I am of the opinion that under the terms of the lease and the facts proved at the trial the complaint should have been dismissed. The lease contained the following provision: "The party of the second part [the tenant] agrees to insure the plate glass in the front of said store against breakage for the benefit of the party of the first part [the landlord], and to expend not less than three thousand (3,000) dollars in the improvement of the said demised premises, and that all fixtures attached to the realty shall belong to the party of the first part at the expiration of said term." All of the fixtures involved in the controversy, with the possible exception of the icebox and gas fixtures, for which no separate demand was made, were attached to the realty, and, at defendants' request, the trial court so found. It is true there is also a finding in the decision to the effect that they were not "in any substantial manner annexed or attached to the realty." But the clause of the lease, it will be observed, did not require them to be so attached in order to prevent their removal. They were to belong to the landlord if they were in fact attached to the realty, and the proof clearly established that they were.
In the absence of an agreement to the contrary a tenant may remove trade fixtures before the termination of his tenancy, provided the removal will not materially injure the freehold. But this rule has for its basis the intention of the parties and it always yields to an agreement to the contrary. The saloon fixtures were the only ones which the parties had in mind, as the alterations and improvements to the building itself were clearly not fixtures and could not have been so considered. ( Webber v. Franklin Brewing Co., 123 App. Div. 465. ) It must be assumed, therefore, that the parties, when they inserted in the lease the words "all fixtures attached to the realty," did so for the purpose of giving to the landlord something which he otherwise would not have had. Such words are meaningless unless that is what the parties intended.
But even if it be assumed that they were trade fixtures, and the tenant, prior to the termination of the lease, could have removed them, that right was lost because no attempt was made to remove them within that time. This is precisely what was held in Massachusetts National Bank v. Shinn ( 18 App. Div. 276; affd., 163 N.Y. 360).
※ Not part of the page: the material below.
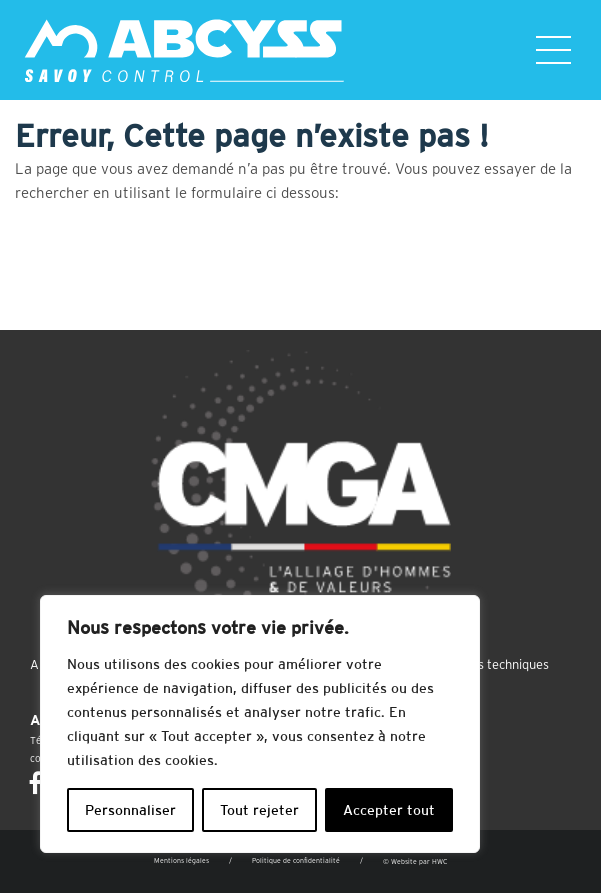 This screenshot has height=893, width=601. I want to click on © Website par HWC, so click(415, 861).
Mr. Justice BARTLETT, who delivered the opinion, said: "Where the tenant has mortgaged such trade fixtures, after placing them upon the leased land, and fails to remove them within the term or the period prescribed by his lease, or while he retains possession of the land upon which they are located, his title becomes subordinate to that of the lessor and his right of removal is lost." (See, also, Talbot v. Whipple, 14 Allen, 177.)
In any view the delay of the Clausen-Flanagan Brewery Company, which had become interested by acquiring a chattel mortgage on the fixtures in question, deprived it of any right which it otherwise might have had. On the 4th of October, 1912, it was notified that the tenant had abandoned the premises and for that reason the landlord had elected to and did exercise the option reserved in the lease to terminate the tenancy. No attention was paid to the notice by the brewery company and on the 18th of October, 1912, it was notified that under the terms of the lease all fixtures in the premises belonged to the landlord. No attention was paid to this notice and nothing was done until the chattel mortgage was foreclosed and a sale had in pursuance thereof on the 11th of March, 1913.
The purchaser at the foreclosure sale stands in no better position than did the mortgagee.
The determination of the Appellate Term and the judgment of the City Court are reversed, with costs to the appellants in each court and on this appeal. The seventh finding of fact and the conclusions of law in the decision are also reversed and a finding made that the fixtures in question belong to the defendants and that the complaint should be dismissed.
INGRAHAM, P.J., LAUGHLIN, DOWLING and HOTCHKISS, JJ., concurred.
Determination of Appellate Term and judgment of City Court reversed and complaint dismissed, with costs to appellants in all courts. Order to be settled on notice.